NovelToon NovelToon

The World Of The Venerate: Storm Rider

Chapter 0 - Prolog

Lamue, sebuah dunia dimana sebagian dari para makhluk hidup yang tinggal di dalamnya sering disebut sebagai Venerate. Mereka yang disebut seperti itu hidup dengan menyerap sebuah energi yang berada di alam dan kemudian memanipulasinya menjadi sebuah kekuatan yang bervariatif.

Sejarah yang menghiasi dunia bernama Lamue ini sangatlah panjang dan kompleks, dimana satu diantara lainnya saling berhubungan serta saling ketergantungan. Salah satu diantaranya adalah para bangsa-bangsa atau kelompok yang memiliki kesamaan identitas, budaya dan tujuan yang mendiami dunia ini serta tersebar di berbagai benua.

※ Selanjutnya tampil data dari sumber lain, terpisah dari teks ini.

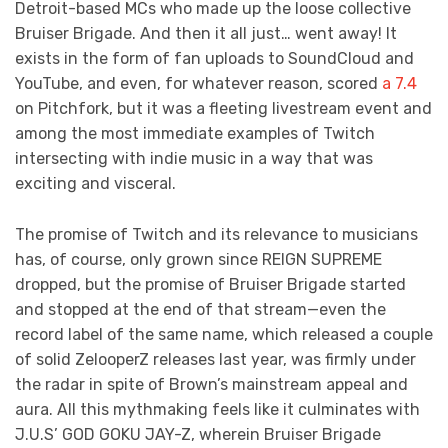
Detroit-based MCs who made up the loose collective
Bruiser Brigade. And then it all just… went away! It
exists in the form of fan uploads to SoundCloud and
YouTube, and even, for whatever reason, scored
a 7.4
on Pitchfork, but it was a fleeting livestream event and
among the most immediate examples of Twitch
intersecting with indie music in a way that was
exciting and visceral.
The promise of Twitch and its relevance to musicians
has, of course, only grown since REIGN SUPREME
dropped, but the promise of Bruiser Brigade started
and stopped at the end of that stream—even the
record label of the same name, which released a couple
of solid ZelooperZ releases last year, was firmly under
the radar in spite of Brown’s mainstream appeal and
aura. All this mythmaking feels like it culminates with
J.U.S’ GOD GOKU JAY-Z, wherein Bruiser Brigade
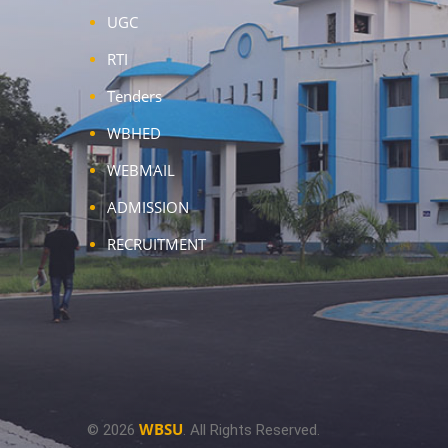
UGC
RTI
Tenders
WBHED
WEBMAIL
ADMISSION
RECRUITMENT
WBSU
© 2026
. All Rights Reserved.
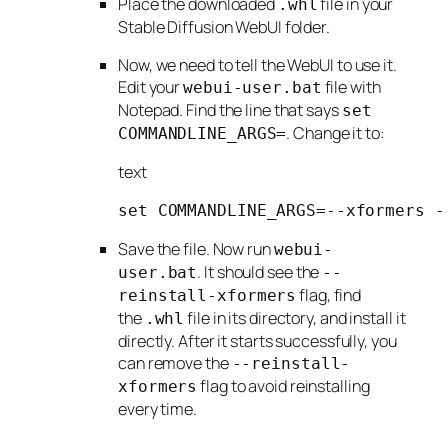
Place the downloaded
file in your
.whl
Stable Diffusion WebUI folder.
Now, we need to tell the WebUI to use it.
Edit your
file with
webui-user.bat
Notepad. Find the line that says
set
. Change it to:
COMMANDLINE_ARGS=
text
set COMMANDLINE_ARGS=--xformers -
Save the file. Now run
webui-
. It should see the
user.bat
--
flag, find
reinstall-xformers
the
file in its directory, and install it
.whl
directly. After it starts successfully, you
can remove the
--reinstall-
flag to avoid reinstalling
xformers
every time.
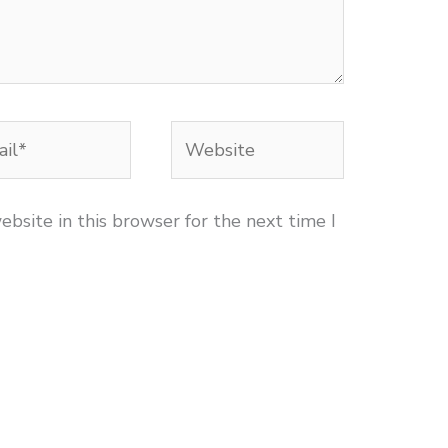
l*
Website
bsite in this browser for the next time I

Bangsa Calfer, sebuah bangsa yang mendiami sebagian besar wilayah bagian selatan benua bernama Greune dan terbilang sangatlah lemah pada awal dunia ini ada. Tidak ada satupun diantara mereka yang memiliki kemampuan untuk bisa menyerap energi alam, membuat mereka selalu ditindas serta dijadikan budak oleh bangsa-bangsa yang lain selama beberapa milenium lamanya.

Dimulai dari awal peradaban mereka sekitar delapan puluh abad sebelum kejadian peperangan besar antara para Venerate dengan para makhluk suci, bangsa Calfer selalu mendapatkan ketidakadilan karena selalu menjadi budak dari dua bangsa besar yang mendiami benua Greune, yaitu bangsa Geracie serta bangsa Frieden.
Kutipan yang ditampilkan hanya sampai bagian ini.